1. In a professional context, I use the word sparingly. When I say it, I mean it.
2. The word maybe is better than the word no. It gives you time to think and look for a compromise.
3. The human ear is trained to hear the word no and ignore it. I cut people a little slack if they hear it but press forward.

But let me throw something out there: if you’re struggling with the word no, you are struggling with boundaries. You may not have them. Your boundaries may not be respected by your colleagues, partners or peers.

I think it’s important to spend a few minutes — locked in a bathroom stall, sitting in the front seat of your car — and figure out what you stand for in life and why that message isn’t clear.

Have you made yourself heard? Are you being bullied? Do you work in a boorish and disrespectful office environment?

Sometimes people don’t listen to us when we say no because we don’t explicitly say it, and we don’t truly mean it.

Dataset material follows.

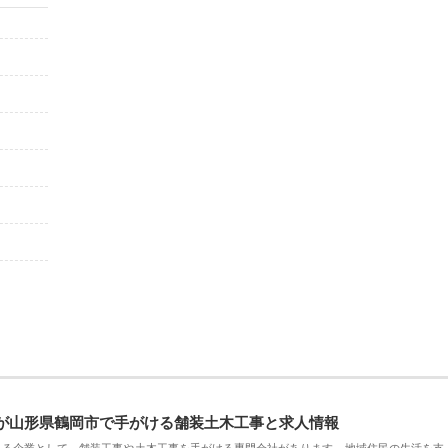
が山形県鶴岡市で手がける舗装土木工事と求人情報
える企業として、舗装工事や土木工事を手がける専門会社があります。地域住民の生活を支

Say it. Mean it. Move forward with conviction. That’s the only way to say no in life and feel okay about the consequences.

1 Comment

  1. I don’t struggle with saying “no.”

    Nine times out of ten… something makes sense or it doesn’t. … there’s a valid reason or there’s not … it’s counter to policy or it’s not .

    What I struggle with is the constant push back and frequent refusal to accept my “no.”

    In one facet of my business (a rather large facet) I deal with real estate salespeople. They often insist upon a particular course because they believe it will help them make more money.

    I can appreciate that. They’re in business to make money. And I’m supposed to help facilitate their efforts, which I work very hard to do. Except when I can’t (for whatever reason). Unfortunately as salespeople, they’ve long been trained to “refuse to take no for an answer.” Thus they just keep SELLING me. And selling me. And selling me.

    My frustration here is two fold:

    When the answer is no, it’s no. It’s not an arbitrary decision. There’s reason and logic and policy backing up a well-thought out decision, generally made long before their request came along. Continually SELLING me just wastes both of our time. And I can’t help but become resentful (and at times hostile).

    Even worse, I’ve developed a reputation as the bad guy who always says no. Meanwhile all the other (considerable) work I do is forgotten.

    As a result I have contentious relationships with many salespeople I’m supposed to serve.

    And it’s grown to the point where every time I have to say no, I question myself. I’ve begun to buy into the notion that I’m the “bad guy.”